Berdasarkan ilustrasi di atas, memperlihatkan adanya ketidakpercayaan pemerintah pusat kepada pemerintah daerah sebagai wakil pemerintah pusat, justru keputusan disentralisasikan oleh pemerintah pusat. Padahal pemerintah daerahlah yang lebih tau dan memahami kondisi wilayahnya.
Di samping itu, dalam ketatanegaraan Indonesia telah menganut asas desentralisasi dan otonomi daerah hal ini dijelaskan menurut Undang-Undang Nomor 32 Tahun 2004, desentralisasi adalah penyerahan wewenang pemerintahan oleh Pemerintah kepada daerah otonom untuk mengatur dan mengurus urusan pemerintahan dalam sistem NKRI.
Fungsi Rekomendasi
Seharusnya urusan yang bisa didesentralisasikan ke pemerintah daerah, seperti penanganan wabah Covid-19 dan pelaksanaan Pilkada diwenangkan saja ke pemerintah daerah atas pengawasan Kementerian Dalam Negeri yang menjembatani pemerintah pusat terhadap pemerintah daerah serta DPD RI dan DPRD yang merupakan lembaga negara yang konstitusional.
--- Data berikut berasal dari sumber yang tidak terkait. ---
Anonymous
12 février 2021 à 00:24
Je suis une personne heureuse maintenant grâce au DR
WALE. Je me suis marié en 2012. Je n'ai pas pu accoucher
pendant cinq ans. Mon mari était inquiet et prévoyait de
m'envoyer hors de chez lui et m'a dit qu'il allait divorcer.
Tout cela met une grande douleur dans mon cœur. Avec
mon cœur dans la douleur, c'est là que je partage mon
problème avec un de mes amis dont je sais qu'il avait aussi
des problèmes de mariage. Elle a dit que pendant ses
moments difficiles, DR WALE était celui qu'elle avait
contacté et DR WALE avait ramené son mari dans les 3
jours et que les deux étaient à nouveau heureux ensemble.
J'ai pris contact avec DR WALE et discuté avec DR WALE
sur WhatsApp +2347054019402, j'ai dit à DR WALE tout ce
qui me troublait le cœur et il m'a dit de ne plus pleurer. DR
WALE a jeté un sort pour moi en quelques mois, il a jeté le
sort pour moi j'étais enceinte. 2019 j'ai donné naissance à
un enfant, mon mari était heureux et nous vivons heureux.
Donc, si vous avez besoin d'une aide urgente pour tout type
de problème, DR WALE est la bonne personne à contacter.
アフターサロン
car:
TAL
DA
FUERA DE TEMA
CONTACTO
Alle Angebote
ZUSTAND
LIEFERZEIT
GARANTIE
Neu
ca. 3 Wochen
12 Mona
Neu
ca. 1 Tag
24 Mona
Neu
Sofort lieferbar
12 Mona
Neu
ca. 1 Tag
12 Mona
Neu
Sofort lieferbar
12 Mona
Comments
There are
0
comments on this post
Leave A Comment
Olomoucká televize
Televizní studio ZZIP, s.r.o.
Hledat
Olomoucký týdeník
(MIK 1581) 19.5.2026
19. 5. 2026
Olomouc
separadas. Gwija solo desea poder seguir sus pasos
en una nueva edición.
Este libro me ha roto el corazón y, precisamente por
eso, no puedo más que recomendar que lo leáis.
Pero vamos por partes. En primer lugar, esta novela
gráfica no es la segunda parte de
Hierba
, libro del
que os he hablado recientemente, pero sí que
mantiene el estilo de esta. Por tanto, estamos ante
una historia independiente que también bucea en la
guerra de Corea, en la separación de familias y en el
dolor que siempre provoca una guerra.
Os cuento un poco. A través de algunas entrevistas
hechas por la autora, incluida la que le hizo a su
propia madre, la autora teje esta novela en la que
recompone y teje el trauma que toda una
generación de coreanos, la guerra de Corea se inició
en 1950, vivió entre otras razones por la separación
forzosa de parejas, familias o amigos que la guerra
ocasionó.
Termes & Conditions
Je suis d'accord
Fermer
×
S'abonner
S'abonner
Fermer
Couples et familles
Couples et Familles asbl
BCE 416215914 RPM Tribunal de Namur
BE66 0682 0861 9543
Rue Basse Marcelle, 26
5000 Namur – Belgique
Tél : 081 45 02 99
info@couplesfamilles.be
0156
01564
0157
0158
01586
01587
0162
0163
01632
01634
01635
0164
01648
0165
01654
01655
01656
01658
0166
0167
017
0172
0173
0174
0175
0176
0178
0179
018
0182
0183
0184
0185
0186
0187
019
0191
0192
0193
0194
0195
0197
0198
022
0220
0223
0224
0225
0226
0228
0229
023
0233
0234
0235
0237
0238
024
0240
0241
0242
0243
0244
Dalam aspek fungsi rekomendasi wajib dijalankan dengan pertimbangan yang proporsional oleh DPR RI, hal ini merupakan amanat UUD NRI 1945 Pasal 23 ayat (2), apabila tidak dijalankan maka DPD RI dapat memberikan sanksi dengan melakukan pemotongan anggaran atau penundaan anggaran pemerintah daerah melalui pembahasan khusus di parlemen antara perwakilan anggota DPD RI di nasional dengan anggota DPR RI.
Jadi, fungsi PER (Pengawasan, Evaluasi dan Rekomendasi) adalah dalam rangka revitalisasi peran DPD RI dalam mengawal desentralisasi dan otonomi daerah guna berjalan sesuai dengan gagasan hakikat dilahirkannya pada masa reformasi Indonesia.